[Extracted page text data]
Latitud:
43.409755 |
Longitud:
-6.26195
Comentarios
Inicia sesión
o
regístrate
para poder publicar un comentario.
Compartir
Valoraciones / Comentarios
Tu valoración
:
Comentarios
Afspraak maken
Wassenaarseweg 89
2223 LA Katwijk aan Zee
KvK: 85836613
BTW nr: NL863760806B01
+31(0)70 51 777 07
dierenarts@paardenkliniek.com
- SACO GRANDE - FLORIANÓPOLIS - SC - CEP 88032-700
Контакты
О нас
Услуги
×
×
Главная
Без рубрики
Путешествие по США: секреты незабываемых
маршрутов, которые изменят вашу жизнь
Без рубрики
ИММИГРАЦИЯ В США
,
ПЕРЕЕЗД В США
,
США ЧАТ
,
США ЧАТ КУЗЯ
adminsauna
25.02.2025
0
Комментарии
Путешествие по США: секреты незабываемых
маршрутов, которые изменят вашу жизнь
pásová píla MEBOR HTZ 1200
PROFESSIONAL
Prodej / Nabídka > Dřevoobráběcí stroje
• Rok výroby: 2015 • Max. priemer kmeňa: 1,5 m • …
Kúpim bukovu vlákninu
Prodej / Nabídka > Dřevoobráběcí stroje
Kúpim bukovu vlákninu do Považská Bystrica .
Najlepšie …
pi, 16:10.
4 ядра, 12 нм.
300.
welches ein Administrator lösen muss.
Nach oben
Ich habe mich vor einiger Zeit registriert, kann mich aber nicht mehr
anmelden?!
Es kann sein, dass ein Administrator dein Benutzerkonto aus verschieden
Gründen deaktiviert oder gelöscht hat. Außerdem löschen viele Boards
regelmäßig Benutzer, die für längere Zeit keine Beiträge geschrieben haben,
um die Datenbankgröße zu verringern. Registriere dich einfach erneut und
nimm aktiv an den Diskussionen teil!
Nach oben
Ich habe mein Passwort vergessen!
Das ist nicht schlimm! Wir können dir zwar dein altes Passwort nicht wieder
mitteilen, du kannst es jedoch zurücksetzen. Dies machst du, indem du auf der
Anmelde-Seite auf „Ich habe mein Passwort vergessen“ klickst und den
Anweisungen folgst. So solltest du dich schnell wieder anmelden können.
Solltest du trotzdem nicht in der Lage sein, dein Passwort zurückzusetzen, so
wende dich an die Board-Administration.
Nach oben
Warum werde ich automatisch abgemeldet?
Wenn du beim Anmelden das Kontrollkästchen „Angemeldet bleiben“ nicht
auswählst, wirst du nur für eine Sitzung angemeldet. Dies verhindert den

---

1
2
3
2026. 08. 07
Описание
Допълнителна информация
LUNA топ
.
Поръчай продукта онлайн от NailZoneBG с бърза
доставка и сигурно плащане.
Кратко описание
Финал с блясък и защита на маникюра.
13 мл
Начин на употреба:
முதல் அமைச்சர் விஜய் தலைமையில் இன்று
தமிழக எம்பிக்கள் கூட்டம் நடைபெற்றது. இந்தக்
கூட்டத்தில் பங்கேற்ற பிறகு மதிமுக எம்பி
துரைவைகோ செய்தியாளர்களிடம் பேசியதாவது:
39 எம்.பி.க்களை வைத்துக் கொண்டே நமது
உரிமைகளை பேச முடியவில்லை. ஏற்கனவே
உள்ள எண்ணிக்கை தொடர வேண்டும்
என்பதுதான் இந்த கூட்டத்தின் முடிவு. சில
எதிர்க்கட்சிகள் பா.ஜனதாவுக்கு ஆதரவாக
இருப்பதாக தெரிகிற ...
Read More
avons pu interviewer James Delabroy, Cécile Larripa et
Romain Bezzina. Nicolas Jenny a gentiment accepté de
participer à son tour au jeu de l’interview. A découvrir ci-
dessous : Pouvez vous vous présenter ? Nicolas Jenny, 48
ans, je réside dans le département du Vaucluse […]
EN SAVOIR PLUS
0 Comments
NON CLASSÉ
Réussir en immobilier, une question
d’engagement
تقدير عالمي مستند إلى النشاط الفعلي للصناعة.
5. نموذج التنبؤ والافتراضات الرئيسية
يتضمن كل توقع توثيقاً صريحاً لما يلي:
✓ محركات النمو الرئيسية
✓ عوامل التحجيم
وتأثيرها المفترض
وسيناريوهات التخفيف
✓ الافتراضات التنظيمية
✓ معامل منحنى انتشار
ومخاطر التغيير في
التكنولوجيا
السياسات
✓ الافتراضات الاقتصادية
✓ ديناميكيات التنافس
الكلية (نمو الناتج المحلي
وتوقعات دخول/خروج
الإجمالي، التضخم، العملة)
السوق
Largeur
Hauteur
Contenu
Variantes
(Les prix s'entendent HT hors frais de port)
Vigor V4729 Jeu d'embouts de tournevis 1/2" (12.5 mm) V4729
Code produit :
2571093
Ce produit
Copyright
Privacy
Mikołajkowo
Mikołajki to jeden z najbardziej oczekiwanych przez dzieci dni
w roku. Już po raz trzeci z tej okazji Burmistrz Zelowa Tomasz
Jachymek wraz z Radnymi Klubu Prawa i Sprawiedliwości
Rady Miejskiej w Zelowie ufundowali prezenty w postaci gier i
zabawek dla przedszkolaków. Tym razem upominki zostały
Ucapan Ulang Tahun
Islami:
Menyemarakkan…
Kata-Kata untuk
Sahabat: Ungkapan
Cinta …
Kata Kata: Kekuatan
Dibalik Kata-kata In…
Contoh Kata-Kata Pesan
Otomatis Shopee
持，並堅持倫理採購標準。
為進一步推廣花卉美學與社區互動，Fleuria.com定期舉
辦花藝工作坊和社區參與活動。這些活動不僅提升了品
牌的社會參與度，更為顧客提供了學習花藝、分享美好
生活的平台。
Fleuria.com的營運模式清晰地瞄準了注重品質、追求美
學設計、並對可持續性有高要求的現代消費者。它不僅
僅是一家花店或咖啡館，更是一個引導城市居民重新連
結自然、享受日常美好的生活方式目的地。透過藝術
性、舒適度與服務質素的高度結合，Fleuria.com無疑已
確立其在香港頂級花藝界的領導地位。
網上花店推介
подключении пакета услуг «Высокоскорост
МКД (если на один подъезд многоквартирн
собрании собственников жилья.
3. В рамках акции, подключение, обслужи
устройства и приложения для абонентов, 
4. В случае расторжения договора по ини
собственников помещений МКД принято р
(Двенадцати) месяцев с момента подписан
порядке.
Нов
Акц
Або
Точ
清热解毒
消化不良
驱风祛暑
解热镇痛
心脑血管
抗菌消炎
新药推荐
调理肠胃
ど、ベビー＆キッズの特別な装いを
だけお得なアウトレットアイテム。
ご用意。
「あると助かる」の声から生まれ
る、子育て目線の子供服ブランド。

▶ Exercise objective
For every line of the records above that holds the word "mein", count one, and state the total only.

▶ Output
2